The rhizomes/stems of a lotus plant, also known as Nadir (singular: nadur) in Kashmiri, are consumed in numerous Asian countries including China, Japan, and many parts of India. Grown in the shallower sections of lakes and ponds, Nadir are plucked between September and March every year. In Kashmir, they are mainly grown in the Dal, Wular and Anchar lakes.

Nadur has a unique earthy, fibrous flavour with a porous texture. It is considered to be a classic dish, often served deep-fried, stir-fried, etc. Strings of nadir placed on a west-facing window, resembling a high fashion necklace, is not an uncommon sight in a Kashmiri house during the summer months. Prepared with a variety of things including spinach, turnip and kidney beans; Nadir are perhaps best prepared as Nader Yakhni, where the vegetable replaces lamb in this traditional yoghurt-and-cumin based dish. Apart from this, Nadir are also consumed as local snacks called Nadur Monji.

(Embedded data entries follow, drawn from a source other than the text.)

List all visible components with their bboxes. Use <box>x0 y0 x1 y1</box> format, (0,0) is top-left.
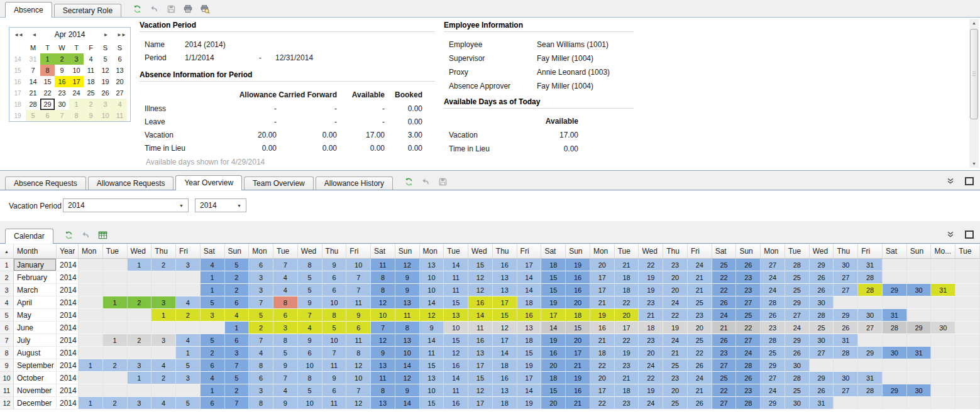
day-cell[interactable]: 12 <box>346 397 371 409</box>
day-cell[interactable]: 6 <box>298 347 322 359</box>
day-cell[interactable]: 10 <box>298 397 322 409</box>
day-cell[interactable]: 4 <box>273 384 298 397</box>
day-cell[interactable]: 13 <box>371 397 395 409</box>
day-cell[interactable]: 26 <box>688 397 712 409</box>
day-cell[interactable]: 26 <box>736 372 761 384</box>
day-cell[interactable]: 6 <box>225 334 250 347</box>
day-cell[interactable]: 4 <box>176 296 201 309</box>
day-cell[interactable]: 9 <box>322 372 347 384</box>
day-cell[interactable]: 17 <box>590 384 615 397</box>
mini-calendar-day[interactable]: 28 <box>26 99 40 110</box>
grid-header-day[interactable]: Fri <box>176 244 201 258</box>
day-cell[interactable]: 27 <box>712 397 737 409</box>
day-cell[interactable]: 3 <box>176 259 201 271</box>
day-cell[interactable]: 6 <box>225 296 250 309</box>
day-cell[interactable]: 16 <box>468 296 493 309</box>
day-cell[interactable]: 17 <box>493 334 517 347</box>
mini-calendar-day[interactable]: 24 <box>69 87 84 99</box>
grid-header-day[interactable]: Sat <box>201 244 225 258</box>
day-cell[interactable]: 1 <box>201 271 225 284</box>
day-cell[interactable]: 20 <box>590 259 615 271</box>
grid-header-day[interactable]: Mon <box>79 244 103 258</box>
day-cell[interactable]: 11 <box>444 384 468 397</box>
day-cell[interactable]: 30 <box>931 322 955 334</box>
day-cell[interactable]: 24 <box>736 347 761 359</box>
day-cell[interactable]: 6 <box>273 309 298 322</box>
day-cell[interactable]: 26 <box>688 359 712 372</box>
day-cell[interactable]: 7 <box>346 271 371 284</box>
grid-header-day[interactable]: Tue <box>785 244 810 258</box>
day-cell[interactable]: 7 <box>273 259 298 271</box>
overview-tab-allowance-history[interactable]: Allowance History <box>316 176 393 190</box>
day-cell[interactable]: 21 <box>712 322 737 334</box>
day-cell[interactable]: 17 <box>493 296 517 309</box>
day-cell[interactable]: 27 <box>736 296 761 309</box>
day-cell[interactable]: 21 <box>590 296 615 309</box>
day-cell[interactable]: 13 <box>420 372 444 384</box>
scroll-up-icon[interactable]: ▲ <box>969 19 979 27</box>
day-cell[interactable]: 9 <box>395 284 420 296</box>
day-cell[interactable]: 14 <box>444 372 468 384</box>
mini-calendar-day[interactable]: 9 <box>84 110 98 121</box>
year-cell[interactable]: 2014 <box>57 322 79 334</box>
day-cell[interactable]: 14 <box>395 397 420 409</box>
day-cell[interactable]: 11 <box>371 259 395 271</box>
grid-header-day[interactable]: Thu <box>493 244 517 258</box>
main-tab-absence[interactable]: Absence <box>5 2 52 18</box>
day-cell[interactable]: 28 <box>761 296 785 309</box>
day-cell[interactable]: 9 <box>371 347 395 359</box>
day-cell[interactable]: 17 <box>590 271 615 284</box>
day-cell[interactable]: 8 <box>249 397 273 409</box>
vertical-scrollbar[interactable]: ▲ ▼ <box>969 19 979 168</box>
day-cell[interactable]: 5 <box>298 384 322 397</box>
mini-calendar-day[interactable]: 4 <box>113 99 127 110</box>
day-cell[interactable]: 10 <box>346 259 371 271</box>
day-cell[interactable]: 5 <box>176 359 201 372</box>
day-cell[interactable]: 31 <box>810 397 834 409</box>
day-cell[interactable]: 29 <box>810 259 834 271</box>
day-cell[interactable]: 17 <box>615 322 639 334</box>
undo-icon[interactable] <box>421 176 431 187</box>
day-cell[interactable]: 14 <box>517 284 542 296</box>
day-cell[interactable]: 8 <box>395 322 420 334</box>
day-cell[interactable]: 12 <box>468 384 493 397</box>
day-cell[interactable]: 16 <box>493 372 517 384</box>
grid-header-day[interactable]: Sat <box>712 244 737 258</box>
day-cell[interactable]: 16 <box>541 347 566 359</box>
day-cell[interactable]: 17 <box>541 309 566 322</box>
day-cell[interactable]: 12 <box>493 322 517 334</box>
day-cell[interactable]: 19 <box>663 322 688 334</box>
day-cell[interactable]: 27 <box>834 384 858 397</box>
day-cell[interactable]: 22 <box>712 284 737 296</box>
day-cell[interactable]: 20 <box>566 296 590 309</box>
mini-calendar-day[interactable]: 10 <box>69 65 84 76</box>
overview-tab-allowance-requests[interactable]: Allowance Requests <box>88 176 174 190</box>
day-cell[interactable]: 7 <box>249 334 273 347</box>
day-cell[interactable]: 15 <box>420 359 444 372</box>
day-cell[interactable]: 3 <box>151 296 176 309</box>
year-cell[interactable]: 2014 <box>57 296 79 309</box>
day-cell[interactable]: 30 <box>810 334 834 347</box>
day-cell[interactable]: 25 <box>761 347 785 359</box>
year-cell[interactable]: 2014 <box>57 271 79 284</box>
day-cell[interactable]: 9 <box>395 384 420 397</box>
day-cell[interactable]: 31 <box>834 334 858 347</box>
mini-calendar-day[interactable]: 30 <box>55 99 69 110</box>
day-cell[interactable]: 26 <box>736 259 761 271</box>
day-cell[interactable]: 12 <box>395 259 420 271</box>
day-cell[interactable]: 4 <box>273 271 298 284</box>
day-cell[interactable]: 21 <box>566 397 590 409</box>
day-cell[interactable]: 16 <box>517 309 542 322</box>
day-cell[interactable]: 4 <box>151 359 176 372</box>
next-month-button[interactable]: ► <box>99 32 113 38</box>
year-cell[interactable]: 2014 <box>57 259 79 271</box>
day-cell[interactable]: 23 <box>639 334 663 347</box>
day-cell[interactable]: 23 <box>736 284 761 296</box>
day-cell[interactable]: 27 <box>834 271 858 284</box>
mini-calendar-day[interactable]: 5 <box>26 110 40 121</box>
row-number[interactable]: 1 <box>0 259 14 271</box>
day-cell[interactable]: 27 <box>761 372 785 384</box>
day-cell[interactable]: 29 <box>858 347 883 359</box>
day-cell[interactable]: 22 <box>615 334 639 347</box>
day-cell[interactable]: 16 <box>444 359 468 372</box>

It is no secret that the floods of September 2014 adversely affected every aspect of life in Kashmir. Entire ecosystems were destroyed and nearly 80% of nadru plants disappeared in just one month. After the search for a single lotus plant through the end of the year turned out to be futile, the farmers decided to take matters into their own hands. They took seeds and saplings from Nigeen Lake and took on the burdensome task of regrowing the plant across the region. Finally in October 2017, nadru made a comeback to Kashmiri markets. Although lacking it’s previous colour and freshness, Nadir still comprise a major portion of the Kashmiri cuisine, blending in various dishes and snacks.